- Records for this exercise -
==*==

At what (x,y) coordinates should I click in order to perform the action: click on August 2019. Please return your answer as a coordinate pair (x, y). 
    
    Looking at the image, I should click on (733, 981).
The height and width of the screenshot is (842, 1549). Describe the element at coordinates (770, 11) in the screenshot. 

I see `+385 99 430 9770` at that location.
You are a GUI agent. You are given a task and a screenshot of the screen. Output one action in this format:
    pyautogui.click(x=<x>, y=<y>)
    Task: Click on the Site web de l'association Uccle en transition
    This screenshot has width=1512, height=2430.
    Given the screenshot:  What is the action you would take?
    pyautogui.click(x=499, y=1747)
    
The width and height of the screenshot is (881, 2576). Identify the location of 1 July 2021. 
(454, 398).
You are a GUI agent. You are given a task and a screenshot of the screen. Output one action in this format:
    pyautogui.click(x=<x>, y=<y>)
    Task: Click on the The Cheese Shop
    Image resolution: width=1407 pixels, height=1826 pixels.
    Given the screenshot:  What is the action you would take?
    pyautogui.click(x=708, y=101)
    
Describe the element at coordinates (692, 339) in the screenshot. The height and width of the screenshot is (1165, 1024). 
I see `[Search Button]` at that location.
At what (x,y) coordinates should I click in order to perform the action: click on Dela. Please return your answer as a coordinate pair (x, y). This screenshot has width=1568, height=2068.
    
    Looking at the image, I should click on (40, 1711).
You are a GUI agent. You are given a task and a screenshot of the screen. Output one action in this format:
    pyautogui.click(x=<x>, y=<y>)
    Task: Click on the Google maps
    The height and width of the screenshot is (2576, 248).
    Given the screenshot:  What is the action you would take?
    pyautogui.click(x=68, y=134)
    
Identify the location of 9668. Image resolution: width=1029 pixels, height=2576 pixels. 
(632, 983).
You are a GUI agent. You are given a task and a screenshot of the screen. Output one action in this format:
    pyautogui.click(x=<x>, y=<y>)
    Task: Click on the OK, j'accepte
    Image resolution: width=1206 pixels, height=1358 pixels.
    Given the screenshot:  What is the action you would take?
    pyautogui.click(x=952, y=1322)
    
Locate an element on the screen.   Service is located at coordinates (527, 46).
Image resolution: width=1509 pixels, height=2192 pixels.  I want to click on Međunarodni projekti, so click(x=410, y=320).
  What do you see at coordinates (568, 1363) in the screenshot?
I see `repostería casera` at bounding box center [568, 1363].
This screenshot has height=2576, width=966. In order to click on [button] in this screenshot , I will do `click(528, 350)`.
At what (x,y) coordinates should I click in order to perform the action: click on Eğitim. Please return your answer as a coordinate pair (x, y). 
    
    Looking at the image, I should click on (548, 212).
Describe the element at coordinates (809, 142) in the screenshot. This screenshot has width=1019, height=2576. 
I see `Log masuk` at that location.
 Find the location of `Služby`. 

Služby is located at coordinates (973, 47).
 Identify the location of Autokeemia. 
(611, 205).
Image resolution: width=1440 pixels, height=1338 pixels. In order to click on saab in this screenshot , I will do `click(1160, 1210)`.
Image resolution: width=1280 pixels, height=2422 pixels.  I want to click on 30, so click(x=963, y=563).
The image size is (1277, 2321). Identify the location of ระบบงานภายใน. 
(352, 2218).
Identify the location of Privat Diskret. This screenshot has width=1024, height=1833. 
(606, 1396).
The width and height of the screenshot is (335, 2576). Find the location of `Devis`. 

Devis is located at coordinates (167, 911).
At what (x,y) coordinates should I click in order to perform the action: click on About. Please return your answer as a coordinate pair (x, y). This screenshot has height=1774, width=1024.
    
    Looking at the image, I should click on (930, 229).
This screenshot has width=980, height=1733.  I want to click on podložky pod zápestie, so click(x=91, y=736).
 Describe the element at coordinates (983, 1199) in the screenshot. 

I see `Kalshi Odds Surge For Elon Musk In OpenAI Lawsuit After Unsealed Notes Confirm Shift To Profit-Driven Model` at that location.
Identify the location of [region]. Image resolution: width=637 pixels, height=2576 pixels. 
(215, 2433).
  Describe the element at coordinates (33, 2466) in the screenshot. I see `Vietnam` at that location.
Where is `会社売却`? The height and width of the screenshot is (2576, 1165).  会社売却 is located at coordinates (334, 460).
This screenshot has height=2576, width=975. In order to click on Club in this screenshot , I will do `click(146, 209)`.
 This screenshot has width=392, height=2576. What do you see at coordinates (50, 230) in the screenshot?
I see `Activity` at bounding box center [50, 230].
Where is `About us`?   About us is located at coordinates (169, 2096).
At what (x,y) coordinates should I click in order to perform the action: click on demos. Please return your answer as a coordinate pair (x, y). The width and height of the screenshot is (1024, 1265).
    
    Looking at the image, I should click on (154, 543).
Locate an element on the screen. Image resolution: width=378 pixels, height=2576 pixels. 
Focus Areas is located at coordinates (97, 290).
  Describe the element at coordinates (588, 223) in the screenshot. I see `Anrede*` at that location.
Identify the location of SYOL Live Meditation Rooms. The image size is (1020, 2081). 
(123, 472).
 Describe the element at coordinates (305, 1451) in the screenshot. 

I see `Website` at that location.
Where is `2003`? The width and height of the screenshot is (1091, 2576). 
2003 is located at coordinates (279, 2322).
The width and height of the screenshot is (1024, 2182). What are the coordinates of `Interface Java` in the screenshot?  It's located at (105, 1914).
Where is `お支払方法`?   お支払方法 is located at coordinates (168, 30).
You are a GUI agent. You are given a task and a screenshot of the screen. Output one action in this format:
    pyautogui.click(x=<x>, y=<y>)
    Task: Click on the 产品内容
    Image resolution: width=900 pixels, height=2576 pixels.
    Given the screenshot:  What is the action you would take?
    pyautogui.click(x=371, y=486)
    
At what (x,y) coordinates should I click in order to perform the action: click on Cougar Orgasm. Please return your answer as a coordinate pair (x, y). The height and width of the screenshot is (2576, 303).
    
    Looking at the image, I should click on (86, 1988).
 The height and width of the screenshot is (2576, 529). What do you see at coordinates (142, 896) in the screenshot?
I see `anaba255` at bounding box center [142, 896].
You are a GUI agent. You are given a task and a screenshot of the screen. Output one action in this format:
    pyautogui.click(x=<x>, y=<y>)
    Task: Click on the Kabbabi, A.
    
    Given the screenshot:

==*==

All of the material should be given again, character for character.

At what (x,y) coordinates should I click in order to perform the action: click on August 2019. Please return your answer as a coordinate pair (x, y). 
    
    Looking at the image, I should click on (733, 981).
The height and width of the screenshot is (842, 1549). Describe the element at coordinates (770, 11) in the screenshot. 

I see `+385 99 430 9770` at that location.
You are a GUI agent. You are given a task and a screenshot of the screen. Output one action in this format:
    pyautogui.click(x=<x>, y=<y>)
    Task: Click on the Site web de l'association Uccle en transition
    This screenshot has width=1512, height=2430.
    Given the screenshot:  What is the action you would take?
    pyautogui.click(x=499, y=1747)
    
The width and height of the screenshot is (881, 2576). Identify the location of 1 July 2021. 
(454, 398).
You are a GUI agent. You are given a task and a screenshot of the screen. Output one action in this format:
    pyautogui.click(x=<x>, y=<y>)
    Task: Click on the The Cheese Shop
    Image resolution: width=1407 pixels, height=1826 pixels.
    Given the screenshot:  What is the action you would take?
    pyautogui.click(x=708, y=101)
    
Describe the element at coordinates (692, 339) in the screenshot. The height and width of the screenshot is (1165, 1024). 
I see `[Search Button]` at that location.
At what (x,y) coordinates should I click in order to perform the action: click on Dela. Please return your answer as a coordinate pair (x, y). This screenshot has width=1568, height=2068.
    
    Looking at the image, I should click on (40, 1711).
You are a GUI agent. You are given a task and a screenshot of the screen. Output one action in this format:
    pyautogui.click(x=<x>, y=<y>)
    Task: Click on the Google maps
    The height and width of the screenshot is (2576, 248).
    Given the screenshot:  What is the action you would take?
    pyautogui.click(x=68, y=134)
    
Identify the location of 9668. Image resolution: width=1029 pixels, height=2576 pixels. 
(632, 983).
You are a GUI agent. You are given a task and a screenshot of the screen. Output one action in this format:
    pyautogui.click(x=<x>, y=<y>)
    Task: Click on the OK, j'accepte
    Image resolution: width=1206 pixels, height=1358 pixels.
    Given the screenshot:  What is the action you would take?
    pyautogui.click(x=952, y=1322)
    
Locate an element on the screen.   Service is located at coordinates (527, 46).
Image resolution: width=1509 pixels, height=2192 pixels.  I want to click on Međunarodni projekti, so click(x=410, y=320).
  What do you see at coordinates (568, 1363) in the screenshot?
I see `repostería casera` at bounding box center [568, 1363].
This screenshot has height=2576, width=966. In order to click on [button] in this screenshot , I will do `click(528, 350)`.
At what (x,y) coordinates should I click in order to perform the action: click on Eğitim. Please return your answer as a coordinate pair (x, y). 
    
    Looking at the image, I should click on (548, 212).
Describe the element at coordinates (809, 142) in the screenshot. This screenshot has width=1019, height=2576. 
I see `Log masuk` at that location.
 Find the location of `Služby`. 

Služby is located at coordinates (973, 47).
 Identify the location of Autokeemia. 
(611, 205).
Image resolution: width=1440 pixels, height=1338 pixels. In order to click on saab in this screenshot , I will do `click(1160, 1210)`.
Image resolution: width=1280 pixels, height=2422 pixels.  I want to click on 30, so click(x=963, y=563).
The image size is (1277, 2321). Identify the location of ระบบงานภายใน. 
(352, 2218).
Identify the location of Privat Diskret. This screenshot has width=1024, height=1833. 
(606, 1396).
The width and height of the screenshot is (335, 2576). Find the location of `Devis`. 

Devis is located at coordinates (167, 911).
At what (x,y) coordinates should I click in order to perform the action: click on About. Please return your answer as a coordinate pair (x, y). This screenshot has height=1774, width=1024.
    
    Looking at the image, I should click on (930, 229).
This screenshot has width=980, height=1733.  I want to click on podložky pod zápestie, so click(x=91, y=736).
 Describe the element at coordinates (983, 1199) in the screenshot. 

I see `Kalshi Odds Surge For Elon Musk In OpenAI Lawsuit After Unsealed Notes Confirm Shift To Profit-Driven Model` at that location.
Identify the location of [region]. Image resolution: width=637 pixels, height=2576 pixels. 
(215, 2433).
  Describe the element at coordinates (33, 2466) in the screenshot. I see `Vietnam` at that location.
Where is `会社売却`? The height and width of the screenshot is (2576, 1165).  会社売却 is located at coordinates (334, 460).
This screenshot has height=2576, width=975. In order to click on Club in this screenshot , I will do `click(146, 209)`.
 This screenshot has width=392, height=2576. What do you see at coordinates (50, 230) in the screenshot?
I see `Activity` at bounding box center [50, 230].
Where is `About us`?   About us is located at coordinates (169, 2096).
At what (x,y) coordinates should I click in order to perform the action: click on demos. Please return your answer as a coordinate pair (x, y). The width and height of the screenshot is (1024, 1265).
    
    Looking at the image, I should click on (154, 543).
Locate an element on the screen. Image resolution: width=378 pixels, height=2576 pixels. 
Focus Areas is located at coordinates (97, 290).
  Describe the element at coordinates (588, 223) in the screenshot. I see `Anrede*` at that location.
Identify the location of SYOL Live Meditation Rooms. The image size is (1020, 2081). 
(123, 472).
 Describe the element at coordinates (305, 1451) in the screenshot. 

I see `Website` at that location.
Where is `2003`? The width and height of the screenshot is (1091, 2576). 
2003 is located at coordinates (279, 2322).
The width and height of the screenshot is (1024, 2182). What are the coordinates of `Interface Java` in the screenshot?  It's located at (105, 1914).
Where is `お支払方法`?   お支払方法 is located at coordinates (168, 30).
You are a GUI agent. You are given a task and a screenshot of the screen. Output one action in this format:
    pyautogui.click(x=<x>, y=<y>)
    Task: Click on the 产品内容
    Image resolution: width=900 pixels, height=2576 pixels.
    Given the screenshot:  What is the action you would take?
    pyautogui.click(x=371, y=486)
    
At what (x,y) coordinates should I click in order to perform the action: click on Cougar Orgasm. Please return your answer as a coordinate pair (x, y). The height and width of the screenshot is (2576, 303).
    
    Looking at the image, I should click on (86, 1988).
 The height and width of the screenshot is (2576, 529). What do you see at coordinates (142, 896) in the screenshot?
I see `anaba255` at bounding box center [142, 896].
You are a GUI agent. You are given a task and a screenshot of the screen. Output one action in this format:
    pyautogui.click(x=<x>, y=<y>)
    Task: Click on the Kabbabi, A.
    
    Given the screenshot:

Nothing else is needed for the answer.